Not only is content suffering, but with advertiser pressure to create more content, reach more people and at a higher frequency, there are an increasing number of headlines uncovering the extent of the ‘fake followers’ phenomenon – something Keith Weed, Chief Marketing & Communications Officer at Unilever, called for “urgent action” to clean up.
Bazaaarvoice finds such practices have run their course among audiences, with 49% of consumers feeling it is time for an influencer marketing association to embed stricter rules for content that social media personalities produce.
The challenge in rectifying this? While 40% of millennials class the role of a social media influencer as a full-time job, having grown up accustomed to using social media as a content hub, consumers over the age of 35 don’t seem to agree (24%). While the industry is on an accelerating curve towards maturity, effective regulation is dependent on clearly defined professions and best practices.

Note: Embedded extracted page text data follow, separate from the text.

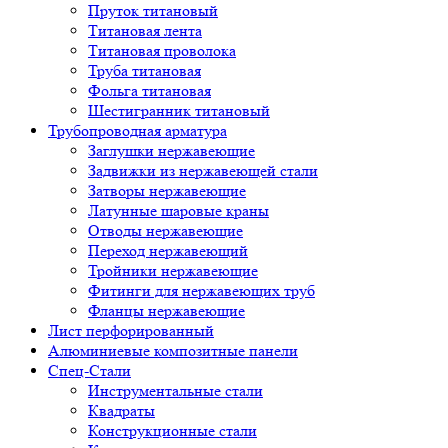
Пруток титановый
Титановая лента
Титановая проволока
Труба титановая
Фольга титановая
Шестигранник титановый
Трубопроводная арматура
Заглушки нержавеющие
Задвижки из нержавеющей стали
Затворы нержавеющие
Латунные шаровые краны
Отводы нержавеющие
Переход нержавеющий
Тройники нержавеющие
Фитинги для нержавеющих труб
Фланцы нержавеющие
Лист перфорированный
Алюминиевые композитные панели
Спец-Стали
Инструментальные стали
Квадраты
Конструкционные стали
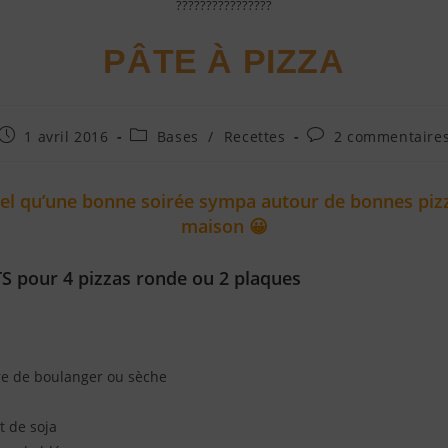
????????????????
PÂTE À PIZZA
1 avril 2016
Bases
/
Recettes
2 commentaire
tel qu’une bonne soirée sympa autour de bonnes pizz
maison 😀
 pour 4 pizzas ronde ou 2 plaques
re de boulanger ou sèche
t de soja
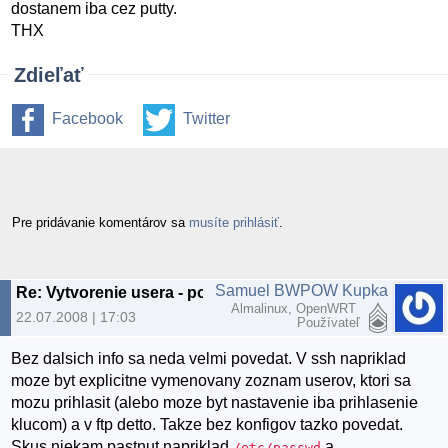
dostanem iba cez putty.
THX
Zdieľať
Facebook
Twitter
Pre pridávanie komentárov sa
musíte prihlásiť
.
Samuel BWPOW Kupka
Re: Vytvorenie usera - pomoc
Almalinux, OpenWRT
22.07.2008 | 17:03
Používateľ
Bez dalsich info sa neda velmi povedat. V ssh napriklad
moze byt explicitne vymenovany zoznam userov, ktori sa
mozu prihlasit (alebo moze byt nastavenie iba prihlasenie
klucom) a v ftp detto. Takze bez konfigov tazko povedat.
Skus niekam pastnut napriklad
a
/etc/passwd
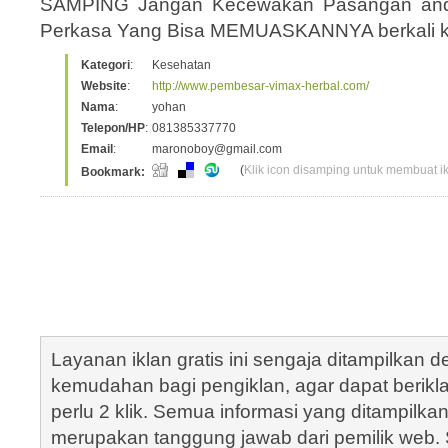
SAMPING Jangan Kecewakan Pasangan anda M
Perkasa Yang Bisa MEMUASKANNYA berkali kal
Kategori
:
Kesehatan
Website
:
http://www.pembesar-vimax-herbal.com/
Nama
:
yohan
Telepon/HP
:
081385337770
Email
:
maronoboy@gmail.com
(
Klik icon disamping untuk membuat ikl
Bookmark:
Layanan iklan gratis ini sengaja ditampilkan
kemudahan bagi pengiklan, agar dapat berik
perlu 2 klik. Semua informasi yang ditampilka
merupakan tanggung jawab dari pemilik web. S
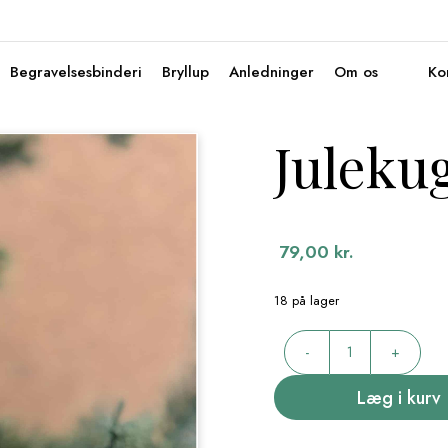
Begravelsesbinderi
Bryllup
Anledninger
Om os
Ko
Juleku
79,00
kr.
18 på lager
Julekugler
-
+
blomst
antal
Læg i kurv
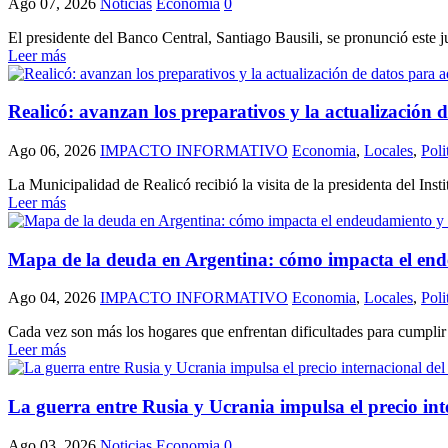
Ago 07, 2026
Noticias
Economia
0
El presidente del Banco Central, Santiago Bausili, se pronunció este j
Leer más
Realicó: avanzan los preparativos y la actualización 
Ago 06, 2026
IMPACTO INFORMATIVO
Economia
,
Locales
,
Poli
La Municipalidad de Realicó recibió la visita de la presidenta del Ins
Leer más
Mapa de la deuda en Argentina: cómo impacta el en
Ago 04, 2026
IMPACTO INFORMATIVO
Economia
,
Locales
,
Poli
Cada vez son más los hogares que enfrentan dificultades para cumplir c
Leer más
La guerra entre Rusia y Ucrania impulsa el precio inte
Ago 03, 2026
Noticias
Economia
0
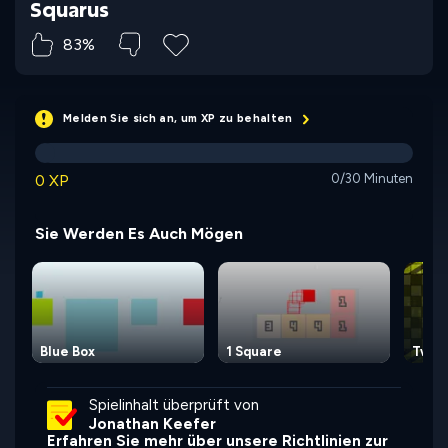
Squarus
83%
Melden Sie sich an, um XP zu behalten
0 XP
0/30 Minuten
Sie Werden Es Auch Mögen
Blue Box
1 Square
Two L
Spielinhalt überprüft von
Jonathan Keefer
Erfahren Sie mehr über unsere Richtlinien zur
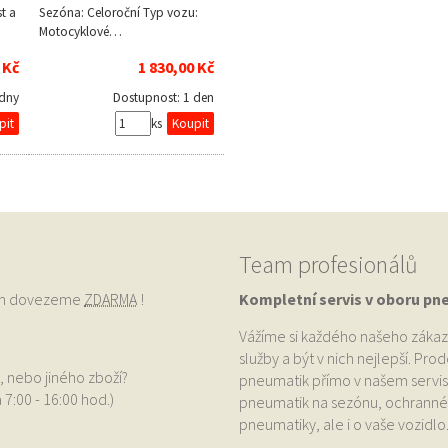
t a
Sezóna: Celoroční Typ vozu:
Motocyklové…
 Kč
1 830,00 Kč
 dny
Dostupnost:
1 den
ks
Team profesionálů
vám dovezeme
ZDARMA
!
Kompletní servis v oboru pn
Vážíme si každého našeho zákaz
služby a být v nich nejlepší. Pr
, nebo jiného zboží?
pneumatik přímo v našem servis
 7:00 - 16:00 hod.)
pneumatik na sezónu, ochranné p
pneumatiky, ale i o vaše vozidlo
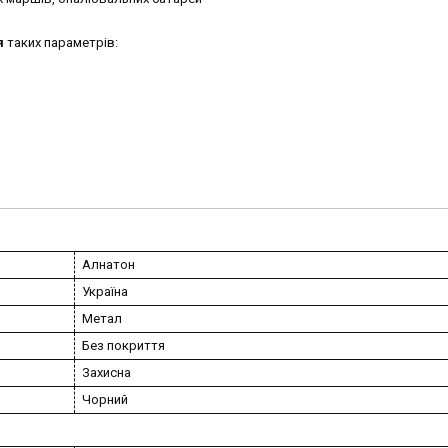
я
таких параметрів:
Алнатон
Україна
Метал
Без покриття
Захисна
Чорний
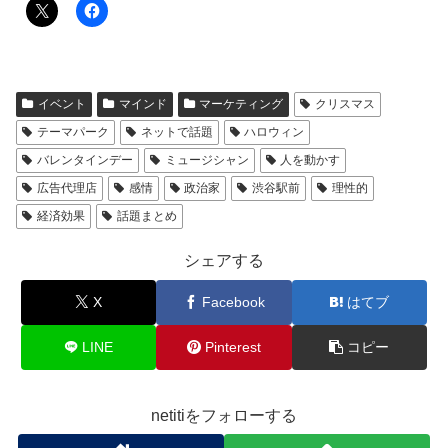
イベント
マインド
マーケティング
クリスマス
テーマパーク
ネットで話題
ハロウィン
バレンタインデー
ミュージシャン
人を動かす
広告代理店
感情
政治家
渋谷駅前
理性的
経済効果
話題まとめ
シェアする
X
Facebook
はてブ
LINE
Pinterest
コピー
netitiをフォローする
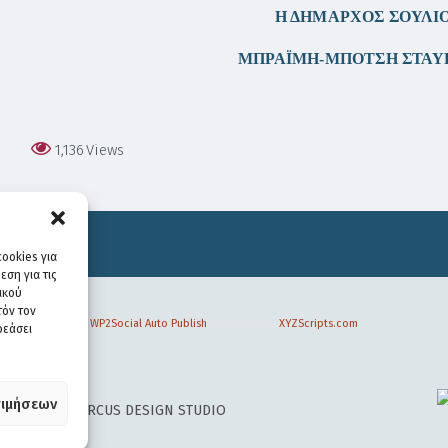
Η ΔΗΜΑΡΧΟΣ ΣΟΥΛΙ
ΜΠΡΑΪΜΗ-ΜΠΟΤΣΗ ΣΤΑΥ
1,136
Views
ookies για
ση για τις
ικού
τόν τον
WP2Social Auto Publish
Powered By :
XYZScripts.com
ρεάσει
ιμήσεων
 DESIGN BY
CIRCUS DESIGN STUDIO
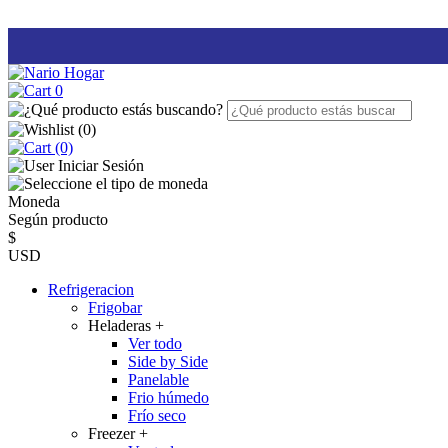
0
(
0
)
(0)
Iniciar Sesión
Moneda
Según producto
$
USD
Refrigeracion
Frigobar
Heladeras
+
Ver todo
Side by Side
Panelable
Frio húmedo
Frío seco
Freezer
+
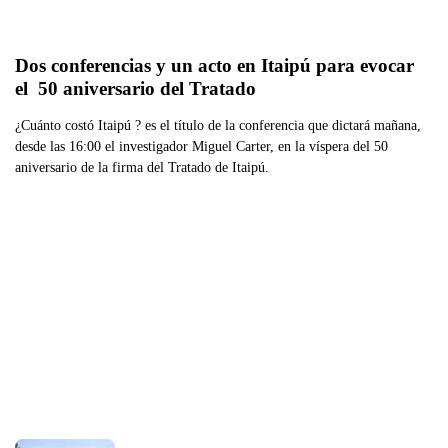
Dos conferencias y un acto en Itaipú para evocar 
el  50 aniversario del Tratado
¿Cuánto costó Itaipú ? es el título de la conferencia que dictará mañana,
desde las 16:00 el investigador Miguel Carter, en la víspera del 50
aniversario de la firma del Tratado de Itaipú.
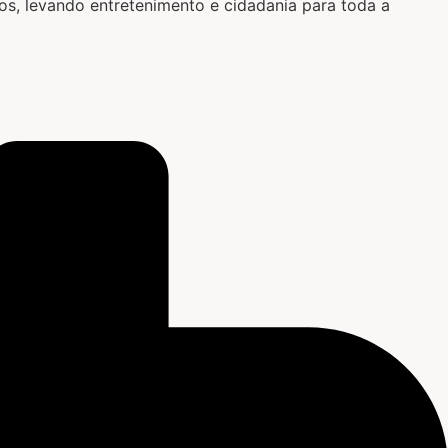
cos, levando entretenimento e cidadania para toda a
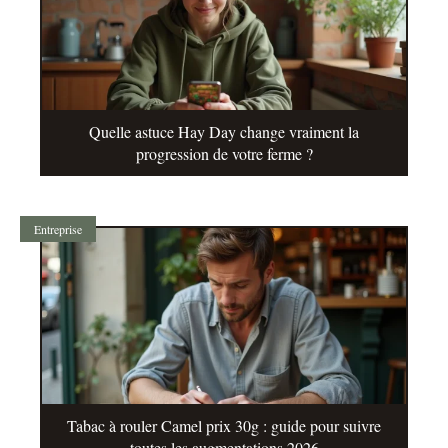
Quelle astuce Hay Day change vraiment la
progression de votre ferme ?
Entreprise
Tabac à rouler Camel prix 30g : guide pour suivre
toutes les augmentations 2026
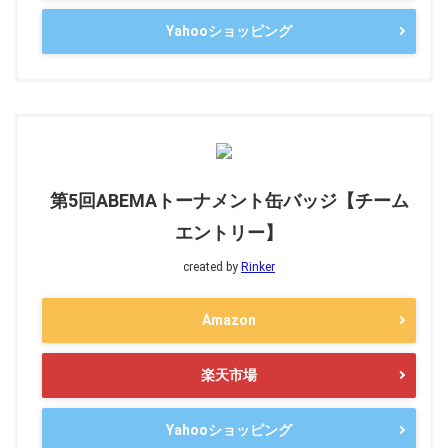
Yahooショッピング
第5回ABEMAトーナメント缶バッジ【チーム
エントリー】
created by
Rinker
Amazon
楽天市場
Yahooショッピング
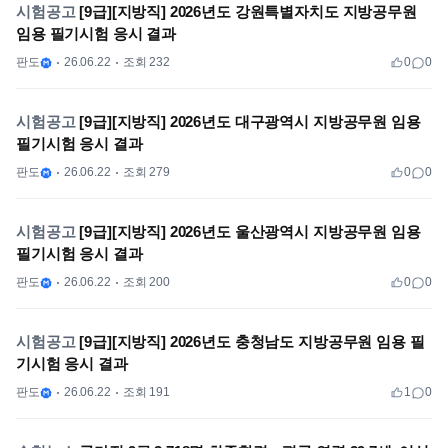
시험공고
[9급][지방직] 2026년도 강원특별자치도 지방공무원
임용 필기시험 응시 결과
판도
26.06.22
조회 232
0
0
시험공고
[9급][지방직] 2026년도 대구광역시 지방공무원 임용
필기시험 응시 결과
판도
26.06.22
조회 279
0
0
시험공고
[9급][지방직] 2026년도 울산광역시 지방공무원 임용
필기시험 응시 결과
판도
26.06.22
조회 200
0
0
시험공고
[9급][지방직] 2026년도 충청남도 지방공무원 임용 필
기시험 응시 결과
판도
26.06.22
조회 191
1
0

Customers imbue confidence
For brands, finding a more immediate solution to the content crisis is of paramount importance. 92% of European consumers now interact with influencers, however nearly half of these (43%) have yet to make a purchase based on such a recommendation. Consumers want authenticity and trust comes from real people.
More than a third (34%) of UK respondents identify a greater use of consumer generated content, such as customer reviews as the most effective solution for the drop in the quality of influencer content – 78% state customer content helps verify what the influencer is saying and remove bias.
“At the core, Influencer Marketing is really intended to be about word-of-mouth, a timeless tradition of sharing our latest discoveries and preferences,” Joe Rohrlich, General Manager of EMEA at Bazaarvoice, comments. “However, it is clear that the current use of Influencers can stray from that value of authenticity, as monetary rewards and consumer savviness bring the believability of Influencers into question. It is clear that influencers need to work towards improving the quality and authenticity of the content they produce. There is a balance to be struck with advertisers and audiences, promotional content and the results than can reasonably be expected and achieved.”
Rohrlich concludes: “At the same time, four out of every five UK respondents is more likely to trust a customer product review over a well-known influencer or even an independent critic. For social media stars and brands, sharing the workload with real customers is a win-win.”